もっとも、この問題は平屋の家に建て替えることで解決できます。

老後にマンション・戸建てに住み替える際のポイント

マンションであれ戸建てであれ、老後を見据えて住み替えを検討するときは、以下のポイントも検討したいところです。

住み替えのタイミングを考える

住み替えのタイミングとしては、「子どもが独立したとき」「定年退職を迎えたとき」「リフォーム・建て替えが必要なとき」といったケースが多く見られます。
建物の状態にもよりますが、どのタイミングで住み替えるかをあらかじめ決めておくと、資金計画も立てやすくなります。

自己資金を多めに用意する

資金計画を考える際には、「自己資金をどれくらい準備できるか」も確認したいポイントです。
住宅ローンを活用する場合、高齢になるほど返済期間が短くなるため、高額の融資が受けられなくなります。
また、老後の収入は年金のみという方は、返済が始まってからの家計を圧迫する恐れがあるため、審査に通らないことも考えられます。

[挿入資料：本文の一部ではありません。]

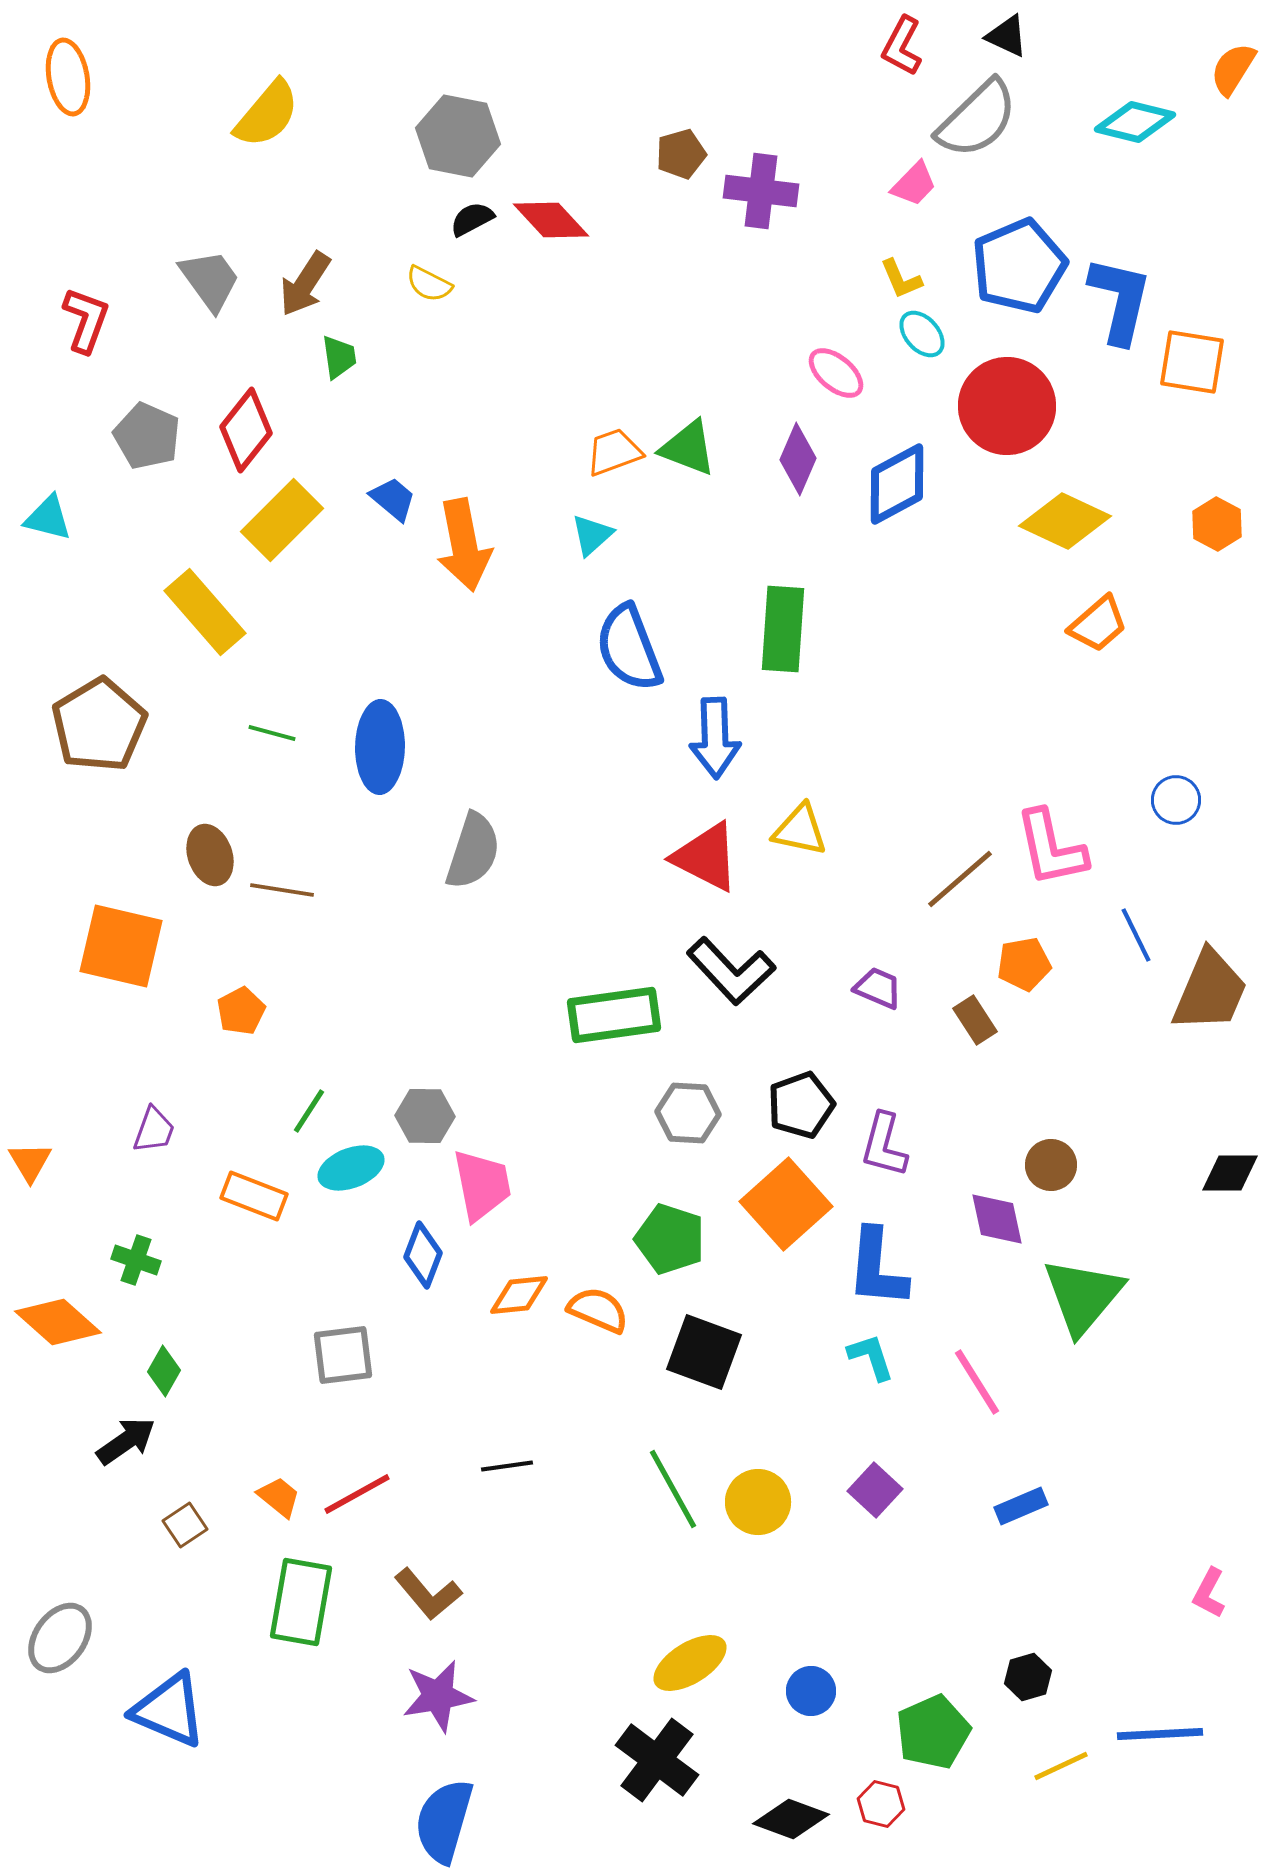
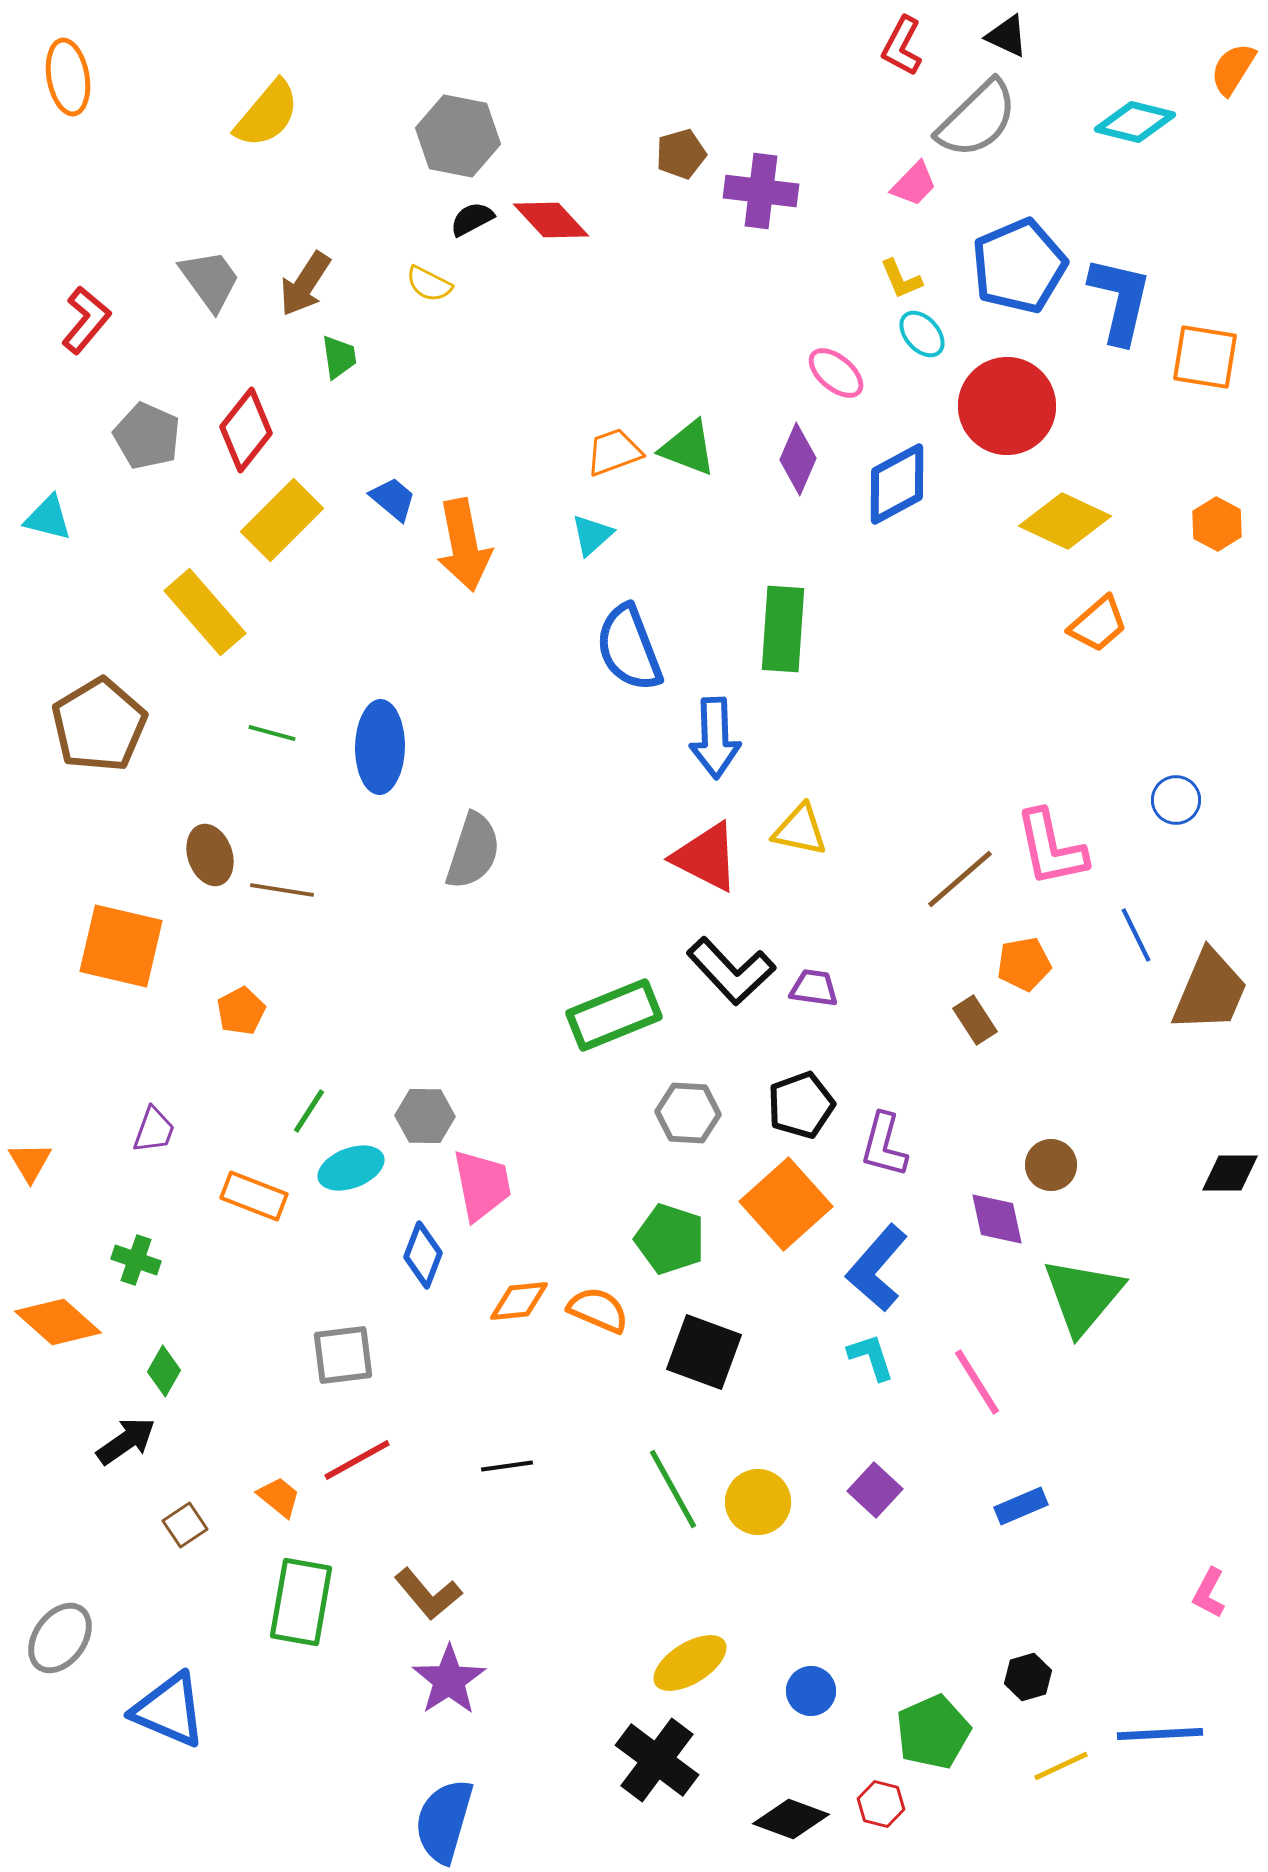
red L-shape at (86, 320): rotated 20 degrees clockwise
orange square at (1192, 362): moved 13 px right, 5 px up
purple trapezoid at (878, 988): moved 64 px left; rotated 15 degrees counterclockwise
green rectangle at (614, 1015): rotated 14 degrees counterclockwise
blue L-shape at (877, 1268): rotated 36 degrees clockwise
orange diamond at (519, 1295): moved 6 px down
red line at (357, 1494): moved 34 px up
purple star at (438, 1696): moved 11 px right, 16 px up; rotated 24 degrees counterclockwise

高齢になると医療費などの費用も高くなりますので、それも勘案した上で購入できる家を探した方が安心です。

利便性の良い立地の物件を探す

スーパーや病院などの生活に必要な施設が、徒歩圏にある物件を選ぶこともポイントです。
将来、車が運転できなくなったときでも、不自由なく生活できるでしょう。
郊外の家を探すときは、バスなどの公共交通の便も確認したいところです。

まとめ

マンションにも戸建てにも、メリットがあればデメリットもあるため、どちらが老後に適しているかは人それぞれ。
一概にはいえません。
そのため、「老後にどんな暮らしをしたいか」という将来のビジョンを描くことが重要といえます。

資金計画も含めて、豊かなセカンドライフを送れそうな住まいを選びましょう。